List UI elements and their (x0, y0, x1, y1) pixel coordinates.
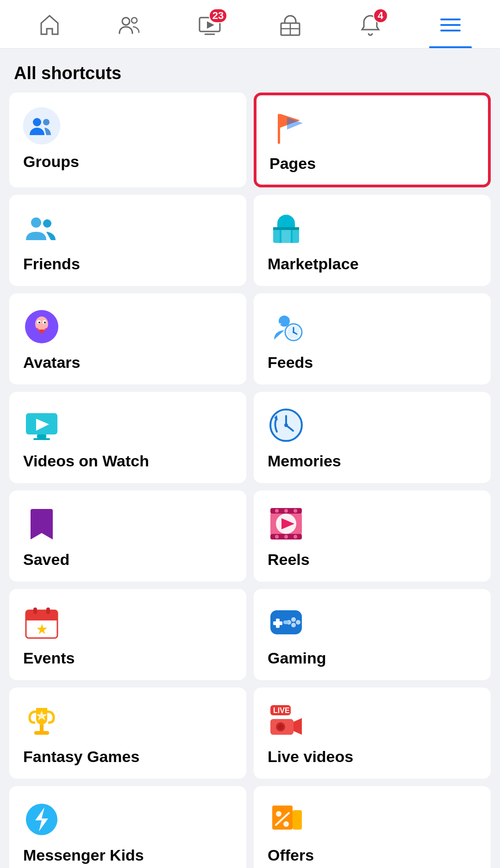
shortcut-reels[interactable]: Reels (254, 490, 491, 582)
friends-label: Friends (23, 255, 80, 273)
shortcut-avatars[interactable]: Avatars (9, 293, 246, 384)
feeds-label: Feeds (268, 353, 313, 372)
svg-point-56 (294, 535, 297, 539)
nav-watch[interactable]: 23 (188, 8, 231, 43)
people-icon (118, 13, 142, 39)
svg-point-67 (296, 620, 300, 625)
svg-rect-23 (293, 230, 299, 243)
shortcut-memories[interactable]: Memories (254, 392, 491, 483)
reels-label: Reels (268, 551, 310, 569)
svg-rect-72 (34, 731, 49, 735)
shortcut-feeds[interactable]: Feeds (254, 293, 491, 384)
section-title: All shortcuts (0, 49, 500, 93)
svg-point-51 (275, 509, 279, 513)
shortcut-messengerkids[interactable]: Messenger Kids (9, 786, 246, 868)
svg-rect-65 (273, 621, 282, 625)
shortcut-marketplace[interactable]: Marketplace (254, 195, 491, 286)
svg-point-18 (43, 219, 51, 228)
hamburger-icon (438, 13, 462, 39)
nav-people[interactable] (108, 8, 151, 43)
events-label: Events (23, 649, 75, 667)
shortcut-livevideos[interactable]: LIVE Live videos (254, 688, 491, 779)
avatars-label: Avatars (23, 353, 80, 372)
svg-rect-71 (40, 725, 44, 731)
svg-point-13 (43, 119, 50, 125)
svg-point-12 (33, 118, 41, 126)
fantasy-label: Fantasy Games (23, 748, 139, 766)
svg-point-68 (291, 623, 296, 627)
watch-badge: 23 (209, 8, 227, 23)
nav-menu[interactable] (429, 8, 472, 43)
svg-rect-40 (37, 434, 46, 438)
shortcut-groups[interactable]: Groups (9, 93, 246, 187)
svg-rect-21 (281, 230, 291, 243)
livevideos-icon: LIVE (268, 702, 305, 739)
friends-icon (23, 210, 60, 247)
svg-point-53 (294, 509, 297, 513)
gaming-icon (268, 604, 305, 641)
shortcut-offers[interactable]: Offers (254, 786, 491, 868)
shortcut-fantasy[interactable]: Fantasy Games (9, 688, 246, 779)
offers-icon (268, 801, 305, 838)
svg-text:LIVE: LIVE (273, 707, 290, 714)
svg-point-17 (31, 217, 41, 228)
shortcut-saved[interactable]: Saved (9, 490, 246, 582)
messengerkids-label: Messenger Kids (23, 846, 144, 864)
groups-icon (23, 107, 60, 144)
notifications-badge: 4 (373, 8, 388, 23)
svg-point-29 (44, 322, 46, 323)
home-icon (38, 13, 62, 39)
shortcut-friends[interactable]: Friends (9, 195, 246, 286)
svg-point-44 (284, 423, 288, 427)
svg-marker-77 (294, 718, 302, 735)
pages-label: Pages (269, 155, 316, 173)
svg-point-55 (284, 535, 288, 539)
nav-bar: 23 4 (0, 0, 500, 49)
svg-point-79 (278, 724, 283, 730)
memories-icon (268, 407, 305, 444)
svg-point-28 (38, 322, 40, 323)
offers-label: Offers (268, 846, 314, 864)
marketplace-icon (268, 210, 305, 247)
nav-notifications[interactable]: 4 (349, 8, 392, 43)
svg-rect-62 (46, 608, 50, 614)
fantasy-icon (23, 702, 60, 739)
nav-marketplace[interactable] (269, 8, 312, 43)
svg-point-36 (293, 331, 294, 333)
svg-point-54 (275, 535, 279, 539)
svg-rect-83 (293, 810, 302, 830)
marketplace-nav-icon (278, 13, 302, 39)
groups-label: Groups (23, 153, 79, 171)
avatars-icon (23, 308, 60, 345)
saved-label: Saved (23, 551, 69, 569)
svg-rect-70 (283, 620, 289, 624)
shortcut-videos[interactable]: Videos on Watch (9, 392, 246, 483)
svg-point-0 (122, 18, 130, 25)
livevideos-label: Live videos (268, 748, 353, 766)
events-icon (23, 604, 60, 641)
shortcut-gaming[interactable]: Gaming (254, 589, 491, 680)
svg-point-30 (39, 329, 44, 333)
svg-rect-59 (26, 617, 57, 620)
saved-icon (23, 505, 60, 542)
messengerkids-icon (23, 801, 60, 838)
svg-rect-41 (33, 438, 50, 440)
gaming-label: Gaming (268, 649, 326, 667)
shortcut-pages[interactable]: Pages (254, 93, 491, 187)
feeds-icon (268, 308, 305, 345)
svg-rect-20 (273, 227, 299, 230)
svg-point-84 (276, 811, 281, 817)
svg-point-1 (131, 18, 137, 23)
svg-rect-82 (272, 806, 293, 830)
reels-icon (268, 505, 305, 542)
marketplace-label: Marketplace (268, 255, 359, 273)
shortcut-events[interactable]: Events (9, 589, 246, 680)
svg-point-66 (291, 617, 296, 622)
svg-point-85 (283, 821, 289, 827)
memories-label: Memories (268, 452, 341, 470)
videos-icon (23, 407, 60, 444)
svg-rect-61 (33, 608, 37, 614)
nav-home[interactable] (28, 8, 71, 43)
pages-icon (269, 109, 306, 146)
svg-point-52 (284, 509, 288, 513)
━━━━━━━━
**Try it**.
Extract every line above containing the word "feeds".

**Answer to this problem**.
feeds-label: Feeds (268, 353, 313, 372)
shortcut-feeds[interactable]: Feeds (254, 293, 491, 384)
feeds-icon (268, 308, 305, 345)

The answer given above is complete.